Image from Tumblr and it's link here.
This started a contemplative "journey" in my mind's eye, as to how to incorporate what I call "organic geometry" into some kind of abstract compositions on my painting surfaces.
Many, many years ago (I won't say how long ago!), I saw a piece of what was described to me as "bark cloth", which had been brought back with a couple from their trip to Australia. I think that was probably the first time I had ever seen anything like that. It was very large and the texture was wonderful and the designs were amazing. I never forgot it.
When I started seeing examples of a type of these designs on Tumblr from the Hamill Gallery in Boston, I learned that it is called "Kuba." Here are a few more examples from the Hamill Gallery, and in their description, they use the words repetition and rythym.
My very favorites are the patterns and repetitions in black and tan . . .
It wasn't until I decided to do this blog post, that I found out a little more about
the story behind the making of these beautiful designs, which I found on this African imports site. This link to this page on their site has a youtube video (that I don't know how to post here . . still learning) about the meaning of the cloth, which I find amazing . . .
The Meaning of Kuba Cloth
African Kuba cloth is just starting to become popular in the United States. Using the leaf of the raffia tree, the Kuba people of the Congo first hand cut, and then weave the strips of leaf to make pieces of fabric, often called raffia cloth. There are several different sub groups of the Kuba people. Each group has different and unique ways to make the fabric. Some make it thicker, longer, shorter, or with different patches. Each patch is symbolic and many times a piece has many different meanings. When Kuba cloth originated there were probably no patches used, but as the cloth is brittle it is quite likely that the patches were used to repair the frequent tears. Later each patch developed a meaning, many patterns are uniquely arranged to tell a story.
TheMaking of Kuba Cloth
TheMaking of Kuba Cloth
The process of making Kuba cloth is extremely time consuming and may take several days to form a simple placemat size piece. The men first gather the leaves of the raffia tree and then dye it using mud, indigo, or substances from the camwood tree. They then rub the raffia fibers in their hands to soften it and make it easier for weaving. After they've completed the base cloth the women embroider it. They do this by pulling a few threads of the raffia fibers, inserting them into a needle running the needle through the cloth until the fibers show up on the opposite end. They then take a knife and cut off the top of the fibers, leaving only a little bit showing. Doing this hundreds of times forms a design. The designs are seldom planned out ahead of time, and most of the embroidery is done by memory.

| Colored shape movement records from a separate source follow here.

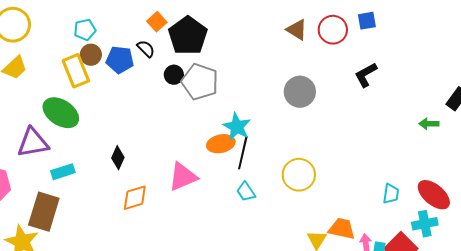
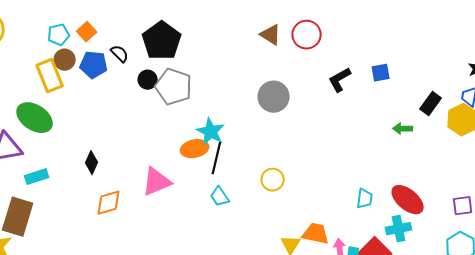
blue square: (367, 21) -> (381, 73), moved
orange square: (157, 22) -> (87, 32), moved
yellow circle: (299, 175) -> (273, 180), size x0.7

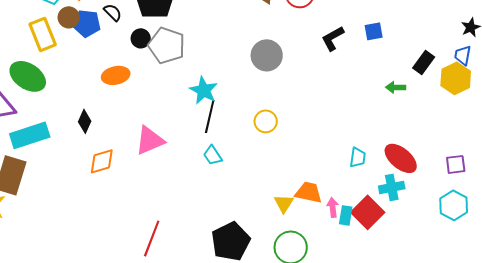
brown circle: (65, 60) -> (69, 17), moved
orange ellipse: (195, 149) -> (116, 75), moved
cyan rectangle: (37, 177) -> (30, 135), size x1.6
yellow circle: (273, 180) -> (266, 121), moved

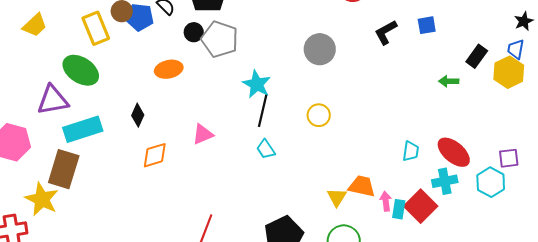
pink triangle: (150, 140) -> (203, 134), size x0.7
cyan hexagon: (454, 205) -> (491, 182), moved

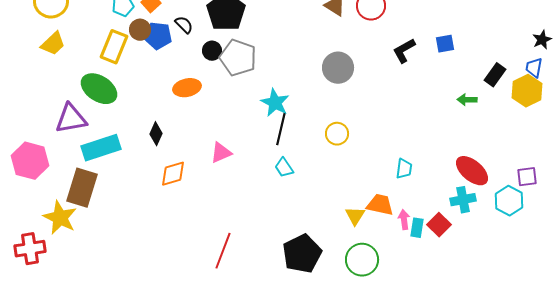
yellow rectangle: (96, 28) -> (114, 47), turned 44
cyan trapezoid: (411, 151) -> (404, 169), moved
red square: (421, 206) -> (439, 225), size x0.7

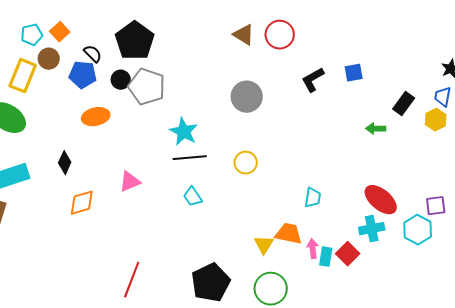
blue pentagon: (158, 36) -> (83, 75), moved
yellow hexagon: (527, 91) -> (436, 120), size x0.7
black line: (281, 129) -> (190, 158), turned 72

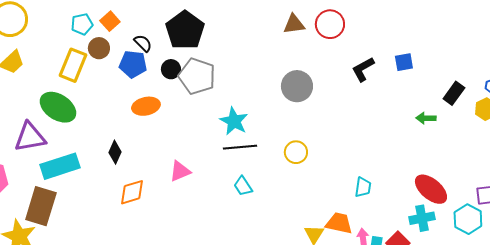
brown triangle: (244, 35) -> (294, 24), turned -40

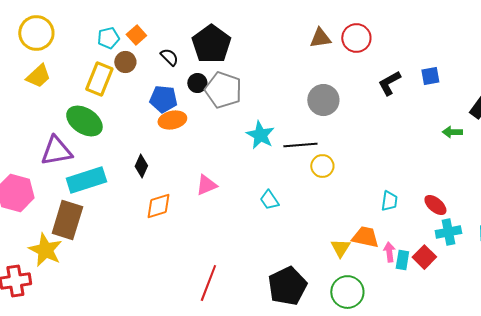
blue pentagon: (133, 64) -> (163, 99), moved
black line: (240, 147) -> (300, 145), moved
red ellipse: (431, 189) -> (435, 205), moved, size x0.7

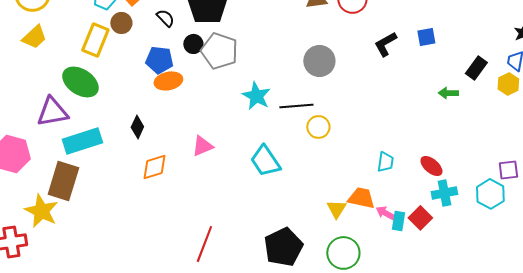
cyan trapezoid: (269, 200) -> (265, 161), size x1.6
pink arrow: (389, 252) -> (385, 213), turned -54

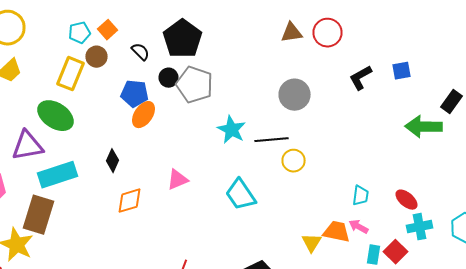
orange ellipse: (168, 81) -> (144, 115), turned -44
green arrow: (448, 93) -> (424, 127), size x1.8
pink arrow: (385, 213) -> (358, 227), moved

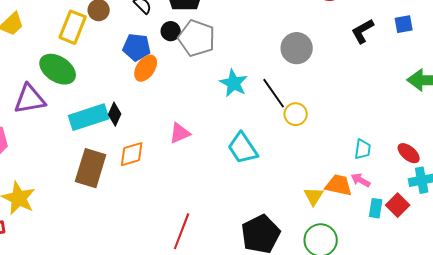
black line: (272, 140) -> (274, 93), turned 60
cyan rectangle: (58, 175) -> (89, 117), moved
brown rectangle: (38, 215) -> (91, 168), moved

The Kuba people, who developed this and many other fabrics were very resistant to using European cloth; and for many years seldom used machine made fabrics. When researching this and other cloths that the Kuba people developed, it is not hard to understand why they resisted the change so much. Each fabric, each pattern, and each design in traditional Kuba fabrics has great meaning. On the basis of what a person wore; you could interpret much about them. Social status age, marital status, and a person's character were just a few of the things a piece of cloth symbolized to these people.
When I found this painting, by Kelly Marzycki, on her blog "Aesthetic Work", which, to me, reminds me of, or has the "flavor" of, Kuba cloth . . . well . . .viewing this piece was the synchronicity that drew me toward an inner reflection process that I write about here, how much I loved the organic nature of Kuba cloth . . organic yet with structure. Her painting is less structured yet still has that feel.
Kelly Maszycki, The Earth Forgets Nothing
(Acrylic on nujabi paper)
Now I know that the patching results in the combination of seemingly dissimilar patterns, which I love visually (reminds me of Asian boro cloth), yet it also has symbolic meaning. The following are images of kuba inspired patterns in my living room. I also love zebra patterns, although that may come from liking a black/white palette, but the pattern is also organic.
A wall hanging in my living room
Pillow from Ikea on my couch
This cloth covers my piano
Another pillow from Ikea . . although not organic, I like the repetition
Not Kuba . . but here's the circle!
Detail of my living room rug (wool not zebra!)
This juxtoposition of pattern, rythym, repetition, grids, yet so organic fascinates me. I don't know at this point, where this all will take me in my painting, but I wanted to share with you what is feeling very exciting to me. All of you don't know my "story", but there is a whole lot that has "percolated" within me thoughout my life, that I am discovering, and it seems to be, at one time . . erupting . . at another time . . a quiet blooming . . . and . . rather late in life. It has been feeling lately very rich and deep, and I'm having thoughts that all this may be fodder for a book. Ha!!! . . who knows! After all . . . one never really knows what tomorrow will bring, as long as one keeps moving and doing . . and paying attention . . not remaining rigid and opening to new possibilities . . and, I believe, the Universe does the rest.